Mancata opposizione al decreto ingiuntivo non responsabilizza il dirigente comunale (Corte dei Conti Sez. giur. Sardegna n. 96 del 23.06.2026)
Principi di diritto (Massima)
In tema di responsabilità amministrativa per il danno erariale derivante dalla mancata opposizione a un decreto ingiuntivo notificato all’ente locale, l’obbligo di servizio relativo alla gestione del contenzioso non può essere imputato al dirigente del settore tecnico quando il regolamento interno attribuisce tale competenza al settore affari generali. La circostanza che il settore tecnico debba rendere una relazione istruttoria non implica che il suo responsabile sia gravato dell’onere di attivare l’opposizione, né che debba valutare la fondatezza dell’eccezione di competenza fondata sulla clausola compromissoria. La tempestività dell’opposizione dipende dal settore competente, che deve richiedere l’istruttoria e sollecitare l’ufficio tecnico. L’assenza di un obbligo giuridico in capo al dirigente del settore tecnico esclude il nesso causale tra la sua condotta e il pregiudizio erariale, con conseguente rigetto della domanda risarcitoria ex art. 31, comma 2, c.g.c.
Il Fatto
La Procura Regionale aveva convenuto in giudizio la responsabile del Settore Gestione del Territorio di un Comune, imputandole la gestione negligente di una vertenza con una professionista esterna, culminata nella mancata opposizione a un decreto ingiuntivo e nella conseguente liquidazione di somme maggiorate da interessi e rivalutazione. La notizia di danno era emersa dal riconoscimento di un debito fuori bilancio per dare esecuzione al provvedimento monitorio.

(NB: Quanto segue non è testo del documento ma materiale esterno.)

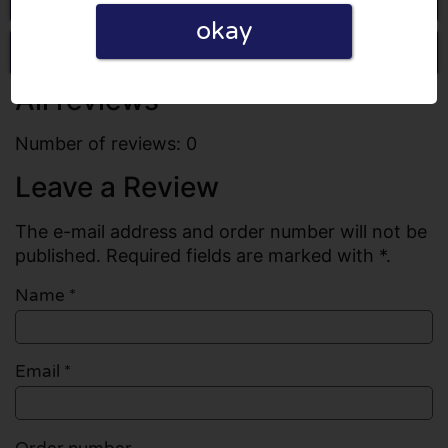
okay
Write a review
All reviews
Number of reviews: 0
Leave a Review
The e-mail address and order number will not be
published. Required fields are marked with *.
Name
*
Email
*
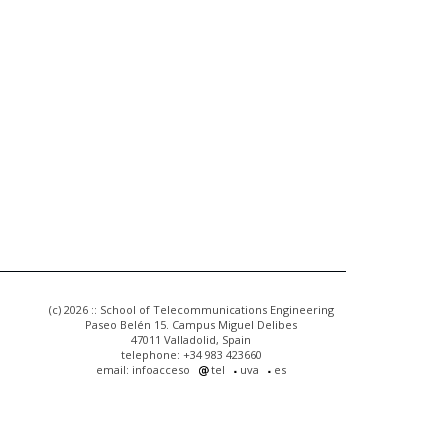
(c) 2026 :: School of Telecommunications Engineering
Paseo Belén 15. Campus Miguel Delibes
47011 Valladolid, Spain
telephone: +34 983 423660
email: infoacceso
tel
uva
es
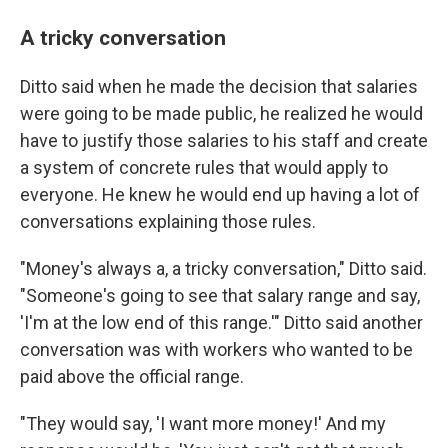
A tricky conversation
Ditto said when he made the decision that salaries
were going to be made public, he realized he would
have to justify those salaries to his staff and create
a system of concrete rules that would apply to
everyone. He knew he would end up having a lot of
conversations explaining those rules.
"Money's always a, a tricky conversation," Ditto said.
"Someone's going to see that salary range and say,
'I'm at the low end of this range.'" Ditto said another
conversation was with workers who wanted to be
paid above the official range.
"They would say, 'I want more money!' And my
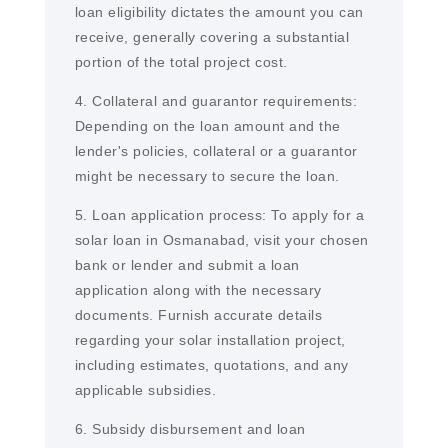
loan eligibility dictates the amount you can
receive, generally covering a substantial
portion of the total project cost.
4. Collateral and guarantor requirements:
Depending on the loan amount and the
lender's policies, collateral or a guarantor
might be necessary to secure the loan.
5. Loan application process: To apply for a
solar loan in Osmanabad, visit your chosen
bank or lender and submit a loan
application along with the necessary
documents. Furnish accurate details
regarding your solar installation project,
including estimates, quotations, and any
applicable subsidies.
6. Subsidy disbursement and loan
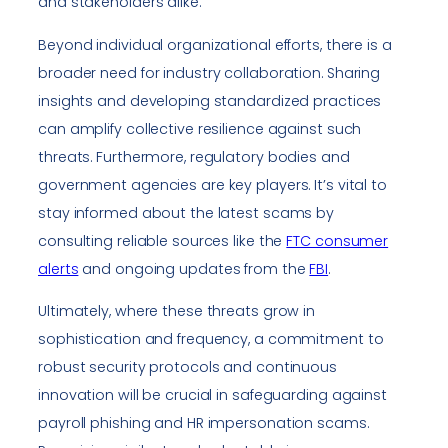
and stakeholders alike.
Beyond individual organizational efforts, there is a
broader need for industry collaboration. Sharing
insights and developing standardized practices
can amplify collective resilience against such
threats. Furthermore, regulatory bodies and
government agencies are key players. It’s vital to
stay informed about the latest scams by
consulting reliable sources like the
FTC consumer
alerts
and ongoing updates from the
FBI
.
Ultimately, where these threats grow in
sophistication and frequency, a commitment to
robust security protocols and continuous
innovation will be crucial in safeguarding against
payroll phishing and HR impersonation scams.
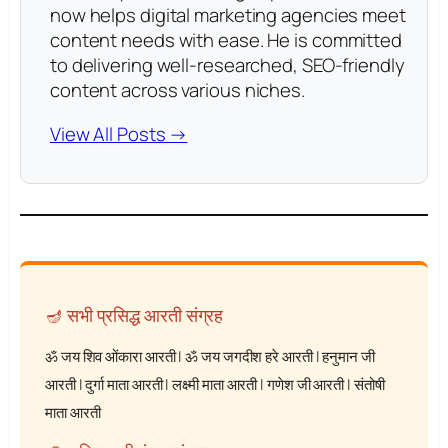
now helps digital marketing agencies meet
content needs with ease. He is committed
to delivering well-researched, SEO-friendly
content across various niches.
View All Posts →
🪔 सभी प्रसिद्ध आरती संग्रह
ॐ जय शिव ओंकारा आरती
|
ॐ जय जगदीश हरे आरती
|
हनुमान जी
आरती
|
दुर्गा माता आरती
|
लक्ष्मी माता आरती
|
गणेश जी आरती
|
संतोषी
माता आरती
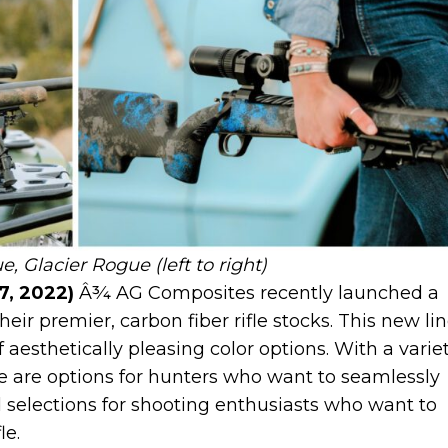
 Glacier Rogue (left to right)
7, 2022)
Â¾ AG Composites recently launched a
eir premier, carbon fiber rifle stocks. This new li
 aesthetically pleasing color options. With a varie
re are options for hunters who want to seamlessly
 selections for shooting enthusiasts who want to
fle.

Secondo l’accusa, la dirigente, in servizio dal 2015, era rimasta inerte nelle interlocuzioni con la professionista e, alla notifica del decreto ingiuntivo del maggio 2022, aveva trasmesso la relazione istruttoria quando il termine per l’opposizione era già spirato. Il danno era quantificato nella differenza tra la somma versata in via transattiva e la sorte capitale riconosciuta dal provvedimento monitorio.
La Motivazione della Corte
Il Collegio ha preliminarmente ancorato il carico eziologico del pregiudizio alla mancata opposizione al decreto ingiuntivo, escludendo che la mancata definizione transattiva potesse integrare una colpa grave dell’amministrazione: le posizioni erano distanti e difficilmente conciliabili già dal 2013, quando il contenzioso era insorto.

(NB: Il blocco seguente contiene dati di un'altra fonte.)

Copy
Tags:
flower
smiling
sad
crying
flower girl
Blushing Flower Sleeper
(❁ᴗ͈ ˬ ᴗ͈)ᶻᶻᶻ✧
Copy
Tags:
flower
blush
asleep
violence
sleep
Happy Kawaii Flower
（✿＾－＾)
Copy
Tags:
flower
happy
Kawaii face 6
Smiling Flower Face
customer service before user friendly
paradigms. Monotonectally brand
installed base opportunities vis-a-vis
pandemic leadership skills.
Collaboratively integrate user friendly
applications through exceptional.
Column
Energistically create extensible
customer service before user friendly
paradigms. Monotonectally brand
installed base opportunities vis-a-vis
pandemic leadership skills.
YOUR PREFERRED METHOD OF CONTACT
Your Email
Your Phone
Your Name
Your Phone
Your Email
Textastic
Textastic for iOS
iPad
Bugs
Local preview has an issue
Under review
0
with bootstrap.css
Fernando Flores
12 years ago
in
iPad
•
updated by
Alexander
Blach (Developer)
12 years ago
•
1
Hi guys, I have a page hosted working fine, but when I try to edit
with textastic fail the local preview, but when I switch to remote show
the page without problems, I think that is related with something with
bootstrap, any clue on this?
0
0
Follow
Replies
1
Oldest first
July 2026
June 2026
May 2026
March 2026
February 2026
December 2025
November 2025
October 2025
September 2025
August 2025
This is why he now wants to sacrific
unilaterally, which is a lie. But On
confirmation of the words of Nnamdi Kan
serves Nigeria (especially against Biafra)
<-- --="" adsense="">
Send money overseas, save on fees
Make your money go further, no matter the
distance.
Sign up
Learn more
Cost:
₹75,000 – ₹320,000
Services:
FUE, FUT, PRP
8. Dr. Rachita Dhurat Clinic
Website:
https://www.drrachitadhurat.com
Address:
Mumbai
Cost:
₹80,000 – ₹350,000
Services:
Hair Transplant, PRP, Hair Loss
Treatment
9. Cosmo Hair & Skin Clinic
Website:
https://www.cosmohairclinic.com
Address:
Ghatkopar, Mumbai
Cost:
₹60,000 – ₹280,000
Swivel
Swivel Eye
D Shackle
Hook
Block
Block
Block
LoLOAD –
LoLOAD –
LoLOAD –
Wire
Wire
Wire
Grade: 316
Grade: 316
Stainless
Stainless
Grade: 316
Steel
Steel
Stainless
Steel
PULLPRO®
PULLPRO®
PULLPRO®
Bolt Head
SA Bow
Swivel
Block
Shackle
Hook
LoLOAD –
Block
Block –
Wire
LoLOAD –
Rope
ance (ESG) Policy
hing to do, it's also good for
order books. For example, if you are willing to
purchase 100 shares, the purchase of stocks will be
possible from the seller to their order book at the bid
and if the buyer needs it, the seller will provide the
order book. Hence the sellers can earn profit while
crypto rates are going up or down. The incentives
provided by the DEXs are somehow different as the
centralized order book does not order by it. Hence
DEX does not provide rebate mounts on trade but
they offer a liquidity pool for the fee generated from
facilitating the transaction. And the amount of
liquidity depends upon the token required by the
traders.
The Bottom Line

La Sezione ha quindi verificato la sussistenza dell’obbligo di servizio violato alla luce del regolamento interno dell’ente, che affidava la gestione del contenzioso al Settore Affari Generali. Il dato regolamentare, comprovato dalla circostanza che il parere di regolarità tecnica sulla delibera di resistenza era stato reso da quel settore, escludeva che la mancata opposizione potesse essere imputata alla dirigente del settore tecnico.
Il Collegio ha precisato che la relazione istruttoria dovuta dall’ufficio tecnico non poteva trasformarsi in un onere di attivazione del giudizio di opposizione: le tempistiche processuali dovevano essere governate dal settore competente, che avrebbe dovuto richiedere e sollecitare l’istruttoria. L’opposizione al decreto ingiuntivo trovava peraltro valida giustificazione nella clausola compromissoria apposta al contratto del 1999, la cui valutazione esulava dalle competenze tecniche della convenuta. In assenza di un obbligo giuridico, è stato escluso il nesso causale tra la condotta e il danno, con conseguente rigetto della domanda.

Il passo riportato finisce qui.